How to complete this task.
Please restate each line of the data that follows word for word, skipping any image.

Material shown.
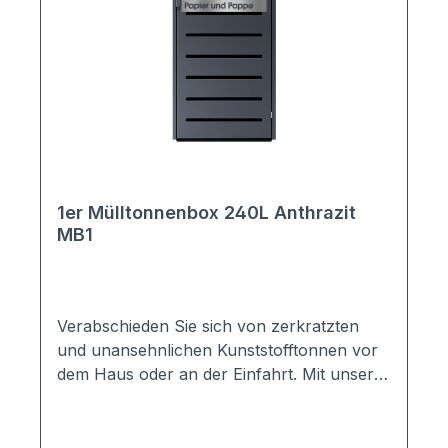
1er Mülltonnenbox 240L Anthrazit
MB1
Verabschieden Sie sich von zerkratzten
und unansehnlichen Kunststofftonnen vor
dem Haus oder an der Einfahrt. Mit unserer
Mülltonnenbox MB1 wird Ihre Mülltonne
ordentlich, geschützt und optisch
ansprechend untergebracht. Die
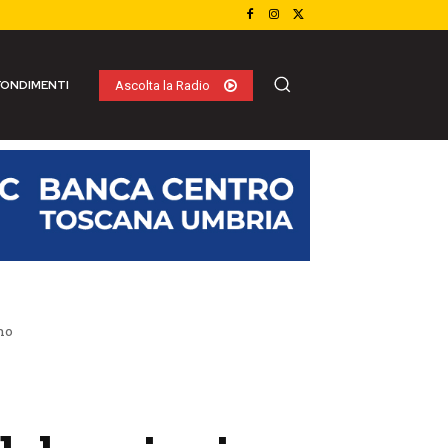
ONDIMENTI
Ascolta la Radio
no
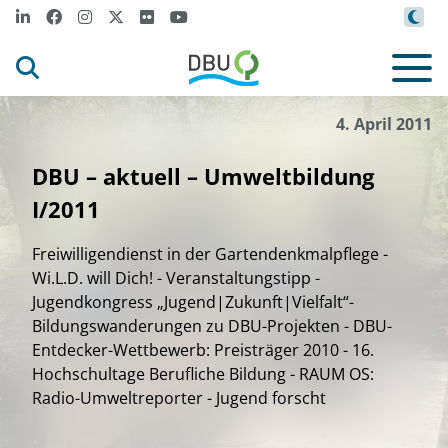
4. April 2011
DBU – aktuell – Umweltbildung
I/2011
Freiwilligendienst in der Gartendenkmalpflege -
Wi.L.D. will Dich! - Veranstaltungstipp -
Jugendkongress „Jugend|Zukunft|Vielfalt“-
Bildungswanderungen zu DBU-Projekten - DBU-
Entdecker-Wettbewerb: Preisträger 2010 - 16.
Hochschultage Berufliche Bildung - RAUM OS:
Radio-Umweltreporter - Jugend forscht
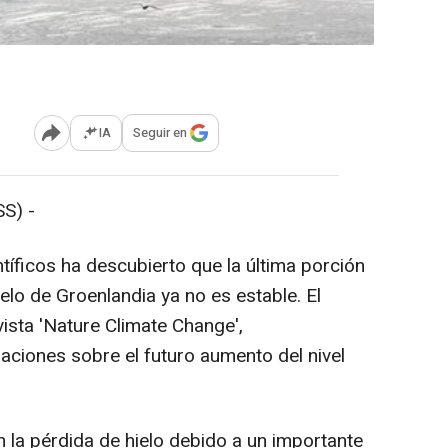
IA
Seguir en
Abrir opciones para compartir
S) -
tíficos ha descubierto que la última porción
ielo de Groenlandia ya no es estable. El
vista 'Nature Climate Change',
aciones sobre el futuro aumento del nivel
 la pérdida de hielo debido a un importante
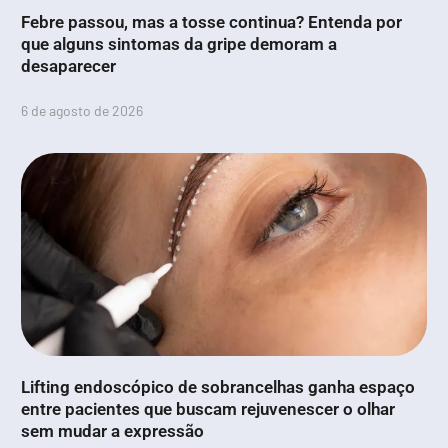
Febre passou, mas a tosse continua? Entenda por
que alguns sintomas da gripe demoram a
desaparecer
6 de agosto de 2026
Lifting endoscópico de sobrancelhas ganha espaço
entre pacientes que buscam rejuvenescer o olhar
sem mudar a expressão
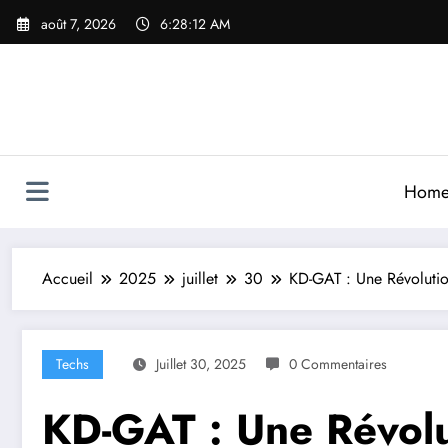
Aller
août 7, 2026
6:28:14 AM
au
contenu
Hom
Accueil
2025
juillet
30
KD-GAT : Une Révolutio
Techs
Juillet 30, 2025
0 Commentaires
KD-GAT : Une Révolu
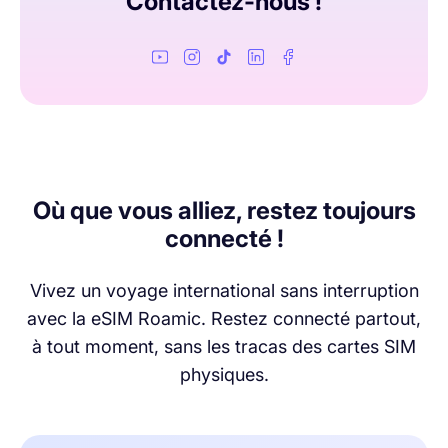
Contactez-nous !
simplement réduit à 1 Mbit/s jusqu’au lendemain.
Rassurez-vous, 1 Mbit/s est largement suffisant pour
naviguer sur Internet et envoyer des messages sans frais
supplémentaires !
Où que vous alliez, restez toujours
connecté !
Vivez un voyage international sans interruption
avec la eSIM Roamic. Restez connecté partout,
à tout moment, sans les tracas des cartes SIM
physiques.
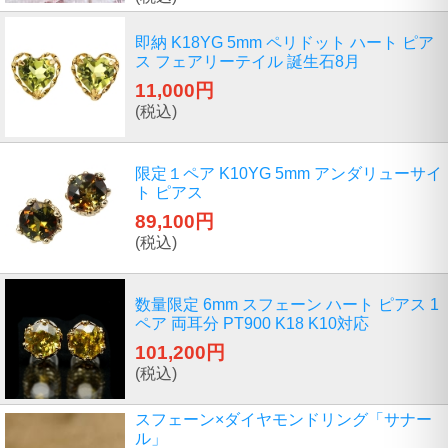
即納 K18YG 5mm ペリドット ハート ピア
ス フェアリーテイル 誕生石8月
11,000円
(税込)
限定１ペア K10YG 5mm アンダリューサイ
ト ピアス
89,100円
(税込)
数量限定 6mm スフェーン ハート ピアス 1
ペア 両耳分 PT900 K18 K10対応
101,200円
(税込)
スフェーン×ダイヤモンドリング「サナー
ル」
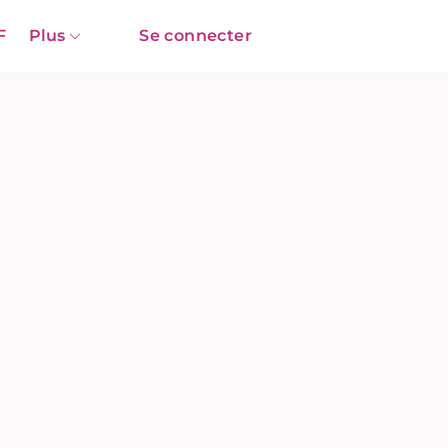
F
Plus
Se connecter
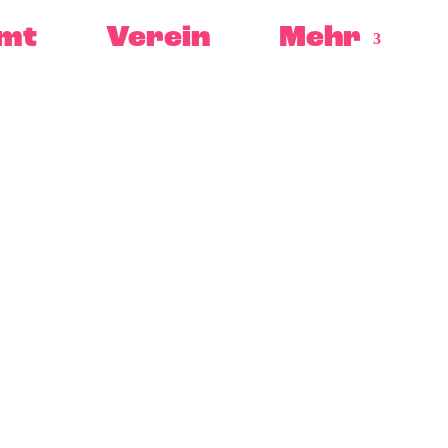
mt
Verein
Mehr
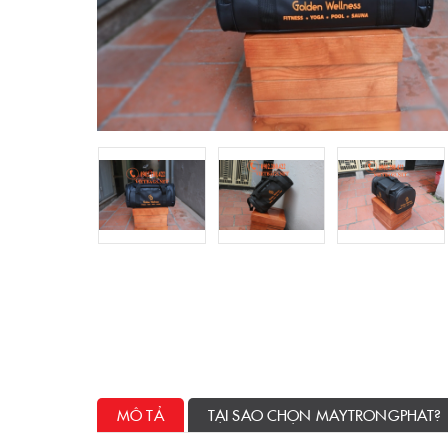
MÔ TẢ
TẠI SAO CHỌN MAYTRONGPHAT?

Result of the exercise.
1er Mülltonnenbox 240L Anthrazit
MB1
Verabschieden Sie sich von zerkratzten
und unansehnlichen Kunststofftonnen vor
dem Haus oder an der Einfahrt. Mit unserer
Mülltonnenbox MB1 wird Ihre Mülltonne
ordentlich, geschützt und optisch
ansprechend untergebracht. Die
ONDIMENTI
Ascolta la Radio
no
4. April 2011
DBU – aktuell – Umweltbildung
I/2011
Freiwilligendienst in der Gartendenkmalpflege -
Wi.L.D. will Dich! - Veranstaltungstipp -
Jugendkongress „Jugend|Zukunft|Vielfalt“-
Bildungswanderungen zu DBU-Projekten - DBU-
Entdecker-Wettbewerb: Preisträger 2010 - 16.
Hochschultage Berufliche Bildung - RAUM OS:
Radio-Umweltreporter - Jugend forscht
IA
Seguir en
Abrir opciones para compartir
S) -
tíficos ha descubierto que la última porción
ielo de Groenlandia ya no es estable. El
vista 'Nature Climate Change',
aciones sobre el futuro aumento del nivel
 la pérdida de hielo debido a un importante
Febre passou, mas a tosse continua? Entenda por
que alguns sintomas da gripe demoram a
desaparecer
6 de agosto de 2026
Lifting endoscópico de sobrancelhas ganha espaço
entre pacientes que buscam rejuvenescer o olhar
sem mudar a expressão
Aller
août 7, 2026
6:28:14 AM
au
contenu
Hom
Accueil
2025
juillet
30
KD-GAT : Une Révolutio
Techs
Juillet 30, 2025
0 Commentaires
KD-GAT : Une Révolu
Contactez-nous !
simplement réduit à 1 Mbit/s jusqu’au lendemain.
Rassurez-vous, 1 Mbit/s est largement suffisant pour
naviguer sur Internet et envoyer des messages sans frais
supplémentaires !
Où que vous alliez, restez toujours
connecté !
Vivez un voyage international sans interruption
avec la eSIM Roamic. Restez connecté partout,
à tout moment, sans les tracas des cartes SIM
physiques.
即納 K18YG 5mm ペリドット ハート ピア
ス フェアリーテイル 誕生石8月
11,000円
(税込)
限定１ペア K10YG 5mm アンダリューサイ
ト ピアス
89,100円
(税込)
数量限定 6mm スフェーン ハート ピアス 1
ペア 両耳分 PT900 K18 K10対応
101,200円
(税込)
スフェーン×ダイヤモンドリング「サナー
ル」
F
Plus
Se connecter
mt
Verein
Mehr
MÔ TẢ
TẠI SAO CHỌN MAYTRONGPHAT?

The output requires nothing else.